A pastel gathering of Zuni Indians, vegetable sellers on New York’s Mulberry Street, the Grand Canyon in pinks and greens—these are some of the scenes published by the Detroit Photographic Company, which, between 1888 and 1924, issued 100,000 color photochroms of life in North America. The early lithography process made intensely colored images from black-and-white negatives, turning sober views of architecture and landscape into sometimes lurid pictures. Sold as postcards (which could be mailed for half the cost of a letter), the images were immensely popular, and included thousands made by William Henry Jackson, who brought his archive of negatives to the company after his photography business fell on hard times. In the fanciful coloring of turquoise water and rainbow sunsets, 19th-century America is a romantic wonderland.

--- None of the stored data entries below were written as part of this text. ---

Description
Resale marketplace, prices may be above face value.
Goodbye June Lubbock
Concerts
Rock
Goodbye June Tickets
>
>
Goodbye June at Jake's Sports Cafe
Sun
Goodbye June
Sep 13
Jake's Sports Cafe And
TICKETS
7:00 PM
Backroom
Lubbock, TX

Poetics of Light: Contemporary Pinhole Photography: Selections from the Pinhole Resource Collection
By Nancy Spencer and Joanna Turek
Museum of New Mexico Press
COURTESY MUSEUM OF NEW MEXICO.
By turns quirky and haunting, the highlights from the Pinhole Resource Collection were made using photography’s most basic components: an enclosed box pierced with a tiny hole. The collection was amassed by Eric Renner and Nancy Spencer, who published Pinhole Photography Journal in the 1980s and ‘90s. The artists were relentlessly experimental with the pinhole’s primitive parts—there are images made with a seashell or a can of Campbell’s Soup as a camera body and a bullet hole or a crack in the Berlin Wall as aperture. Without a lens or viewfinder, pinhole photography allows for less control over exposure and focus, and the proto-camera itself seems to create the image, bypassing the artist and offering a strangely non-human view of the world.

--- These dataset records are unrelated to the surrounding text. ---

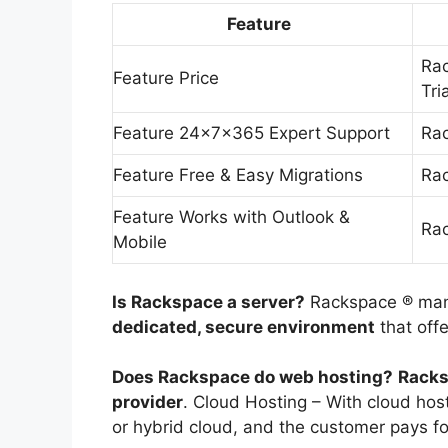
Feature
Rac
Feature Price
Tri
Feature 24x7x365 Expert Support
Rac
Feature Free & Easy Migrations
Rac
Feature Works with Outlook &
Rac
Mobile
Is Rackspace a server?
Rackspace ® man
dedicated, secure environment
that off
Does Rackspace do web hosting?
Racks
provider
. Cloud Hosting – With cloud host
or hybrid cloud, and the customer pays f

Postcards from the Road: Robert Frank’s ‘The Americans’
By Jonathan Day
Intellect Books/University of Chicago Press
COURTESY JONATHAN DAY, ART INSTITUTE, BIRMINGHAM.

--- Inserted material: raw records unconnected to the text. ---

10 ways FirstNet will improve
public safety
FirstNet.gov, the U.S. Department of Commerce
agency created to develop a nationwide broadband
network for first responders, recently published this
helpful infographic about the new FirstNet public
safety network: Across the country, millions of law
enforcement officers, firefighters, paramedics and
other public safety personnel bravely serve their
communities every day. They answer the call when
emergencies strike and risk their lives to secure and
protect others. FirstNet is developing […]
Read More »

Robert Frank’s enduring photo book The Americans was first published in 1958, the year Jonathan Day was born, and Day has felt the book’s Beat influence in his own life. Postcards is his attempt to understand it by combining three threads woven from the original: Day’s own analysis of Frank’s photos, his free-form descriptions of places he visited in his quest to find what remains of that “little snow globe America,” as he calls Frank’s world, and his own color photographs made in the spirit of Frank’s. The result is a complex and poetic mixing of text and image in search of a certain American quality that is equal parts bravado, tragedy, and dreamscape.
The Nude in Photography
By Paul Martineau
J. Paul Getty Museum/Getty Publications
GIFT OF THE SMITH FAMILY TRUST/J. PAUL GETTY MUSEUM, LOS ANGELES. ©CHARLES SWEDLUND.
The first photographic nudes might have been studies of plaster statues made shortly after the medium’s invention, but real human flesh quickly followed as a subject. Drawn from the Getty’s extensive photography collection, the images here trace the history of the idealized and usually female body from the medium’s invention in 1839 to the present day. The images range from an early erotic daguerreotype of two women to Herb Ritts’s 1990 supermodel pile-up, from Julia Margaret Cameron’s cherubic child to Timothy Greenfield Sanders’s clothed and unclothed porn star diptych. Together they form a sexy history of photography, where bodies appear as portraits or allegories, as objects of desire or vehicles of commerce.